> [TASK DATA]
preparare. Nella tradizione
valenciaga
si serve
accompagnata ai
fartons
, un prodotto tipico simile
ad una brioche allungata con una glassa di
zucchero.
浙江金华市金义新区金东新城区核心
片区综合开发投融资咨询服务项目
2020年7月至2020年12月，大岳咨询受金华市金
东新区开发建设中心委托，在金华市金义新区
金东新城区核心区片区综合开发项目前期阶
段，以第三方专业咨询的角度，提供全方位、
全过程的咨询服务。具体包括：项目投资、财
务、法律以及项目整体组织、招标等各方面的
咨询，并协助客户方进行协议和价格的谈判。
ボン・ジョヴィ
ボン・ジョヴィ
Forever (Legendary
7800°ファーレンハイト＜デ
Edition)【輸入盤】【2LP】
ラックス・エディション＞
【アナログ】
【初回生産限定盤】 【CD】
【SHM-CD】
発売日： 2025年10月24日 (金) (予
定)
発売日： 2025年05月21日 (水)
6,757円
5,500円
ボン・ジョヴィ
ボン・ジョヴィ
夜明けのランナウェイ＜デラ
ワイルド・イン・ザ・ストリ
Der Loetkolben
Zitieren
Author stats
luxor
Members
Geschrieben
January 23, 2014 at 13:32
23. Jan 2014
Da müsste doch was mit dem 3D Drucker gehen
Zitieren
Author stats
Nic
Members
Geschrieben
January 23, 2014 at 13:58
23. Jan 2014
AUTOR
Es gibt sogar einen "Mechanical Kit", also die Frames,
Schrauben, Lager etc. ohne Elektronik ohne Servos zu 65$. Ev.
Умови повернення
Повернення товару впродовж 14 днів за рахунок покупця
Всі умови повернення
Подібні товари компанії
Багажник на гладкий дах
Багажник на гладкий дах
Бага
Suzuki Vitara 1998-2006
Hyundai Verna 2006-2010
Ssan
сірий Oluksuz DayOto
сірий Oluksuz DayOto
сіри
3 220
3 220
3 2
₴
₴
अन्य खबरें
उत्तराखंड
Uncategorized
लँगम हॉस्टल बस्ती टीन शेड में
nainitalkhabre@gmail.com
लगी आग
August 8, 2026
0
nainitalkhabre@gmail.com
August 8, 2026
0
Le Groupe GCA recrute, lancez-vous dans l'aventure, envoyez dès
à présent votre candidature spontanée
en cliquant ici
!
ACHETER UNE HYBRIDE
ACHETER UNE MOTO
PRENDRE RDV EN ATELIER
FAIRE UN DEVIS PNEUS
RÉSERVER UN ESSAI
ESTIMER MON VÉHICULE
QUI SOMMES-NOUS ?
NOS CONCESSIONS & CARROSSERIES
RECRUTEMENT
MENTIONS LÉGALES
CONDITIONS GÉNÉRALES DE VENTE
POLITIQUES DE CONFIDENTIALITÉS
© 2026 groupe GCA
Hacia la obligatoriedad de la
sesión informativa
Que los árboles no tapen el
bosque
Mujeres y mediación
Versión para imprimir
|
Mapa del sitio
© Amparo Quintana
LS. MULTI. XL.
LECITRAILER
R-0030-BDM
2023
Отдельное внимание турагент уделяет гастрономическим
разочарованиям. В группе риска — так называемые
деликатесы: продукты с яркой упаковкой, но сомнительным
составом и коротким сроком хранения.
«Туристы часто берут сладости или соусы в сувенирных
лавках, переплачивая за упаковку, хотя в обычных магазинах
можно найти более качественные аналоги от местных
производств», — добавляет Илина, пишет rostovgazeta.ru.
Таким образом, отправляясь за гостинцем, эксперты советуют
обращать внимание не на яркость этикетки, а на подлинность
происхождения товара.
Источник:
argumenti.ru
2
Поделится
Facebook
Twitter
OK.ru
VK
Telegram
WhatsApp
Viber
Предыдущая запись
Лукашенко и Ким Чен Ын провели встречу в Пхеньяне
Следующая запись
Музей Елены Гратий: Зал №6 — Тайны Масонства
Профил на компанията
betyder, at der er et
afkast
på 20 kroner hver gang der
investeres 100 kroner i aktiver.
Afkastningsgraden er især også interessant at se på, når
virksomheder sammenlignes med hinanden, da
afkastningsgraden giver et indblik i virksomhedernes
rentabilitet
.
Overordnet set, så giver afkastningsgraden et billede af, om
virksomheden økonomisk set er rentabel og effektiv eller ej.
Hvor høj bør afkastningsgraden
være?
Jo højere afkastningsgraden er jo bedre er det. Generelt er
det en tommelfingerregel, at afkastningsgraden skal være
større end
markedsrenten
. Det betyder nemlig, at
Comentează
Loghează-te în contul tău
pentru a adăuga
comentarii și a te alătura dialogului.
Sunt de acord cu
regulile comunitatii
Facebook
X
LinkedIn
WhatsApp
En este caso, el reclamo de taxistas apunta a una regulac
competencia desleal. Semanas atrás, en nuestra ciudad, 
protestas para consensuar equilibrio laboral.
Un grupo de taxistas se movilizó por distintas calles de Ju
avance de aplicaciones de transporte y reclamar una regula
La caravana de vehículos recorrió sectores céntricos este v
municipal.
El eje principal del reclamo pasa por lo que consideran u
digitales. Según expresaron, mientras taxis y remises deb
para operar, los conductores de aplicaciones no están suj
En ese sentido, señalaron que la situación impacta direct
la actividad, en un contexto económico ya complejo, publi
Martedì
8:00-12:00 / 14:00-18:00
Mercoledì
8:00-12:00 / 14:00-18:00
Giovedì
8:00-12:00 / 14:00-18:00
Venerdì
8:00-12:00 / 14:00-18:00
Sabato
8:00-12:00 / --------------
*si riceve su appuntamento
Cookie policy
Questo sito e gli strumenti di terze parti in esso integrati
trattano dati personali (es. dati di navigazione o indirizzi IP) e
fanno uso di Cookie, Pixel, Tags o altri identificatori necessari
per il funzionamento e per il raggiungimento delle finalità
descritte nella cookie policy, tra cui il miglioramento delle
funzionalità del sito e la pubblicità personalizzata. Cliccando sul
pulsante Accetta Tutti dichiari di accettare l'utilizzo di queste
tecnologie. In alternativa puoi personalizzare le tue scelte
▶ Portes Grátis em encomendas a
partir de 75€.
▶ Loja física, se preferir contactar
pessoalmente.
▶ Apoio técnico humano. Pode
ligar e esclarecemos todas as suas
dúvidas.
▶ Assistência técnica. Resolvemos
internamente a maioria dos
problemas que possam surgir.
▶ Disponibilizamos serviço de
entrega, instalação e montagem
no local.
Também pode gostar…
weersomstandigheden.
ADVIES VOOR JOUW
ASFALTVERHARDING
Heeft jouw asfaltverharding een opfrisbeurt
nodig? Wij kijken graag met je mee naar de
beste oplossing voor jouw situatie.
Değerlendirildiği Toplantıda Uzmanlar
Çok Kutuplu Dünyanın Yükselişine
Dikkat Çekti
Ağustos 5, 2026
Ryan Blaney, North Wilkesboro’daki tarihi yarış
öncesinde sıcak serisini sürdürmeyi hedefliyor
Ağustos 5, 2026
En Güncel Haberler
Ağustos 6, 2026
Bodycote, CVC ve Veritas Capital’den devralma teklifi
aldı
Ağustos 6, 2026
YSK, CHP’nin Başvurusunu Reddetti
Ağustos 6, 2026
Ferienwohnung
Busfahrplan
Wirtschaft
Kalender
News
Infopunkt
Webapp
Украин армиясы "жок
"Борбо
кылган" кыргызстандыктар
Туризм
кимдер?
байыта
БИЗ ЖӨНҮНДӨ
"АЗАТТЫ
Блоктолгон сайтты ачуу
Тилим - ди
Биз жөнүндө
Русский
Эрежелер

> [TASK TO COMPLETE]
Look above for the line holding "लँगम हॉस्टल बस्ती टीन शेड में" and the line holding "FAIRE UN DEVIS PNEUS", then output exactly those two lines and every line between them, nothing more.

> [YOUR SOLUTION]
लँगम हॉस्टल बस्ती टीन शेड में
nainitalkhabre@gmail.com
लगी आग
August 8, 2026
0
nainitalkhabre@gmail.com
August 8, 2026
0
Le Groupe GCA recrute, lancez-vous dans l'aventure, envoyez dès
à présent votre candidature spontanée
en cliquant ici
!
ACHETER UNE HYBRIDE
ACHETER UNE MOTO
PRENDRE RDV EN ATELIER
FAIRE UN DEVIS PNEUS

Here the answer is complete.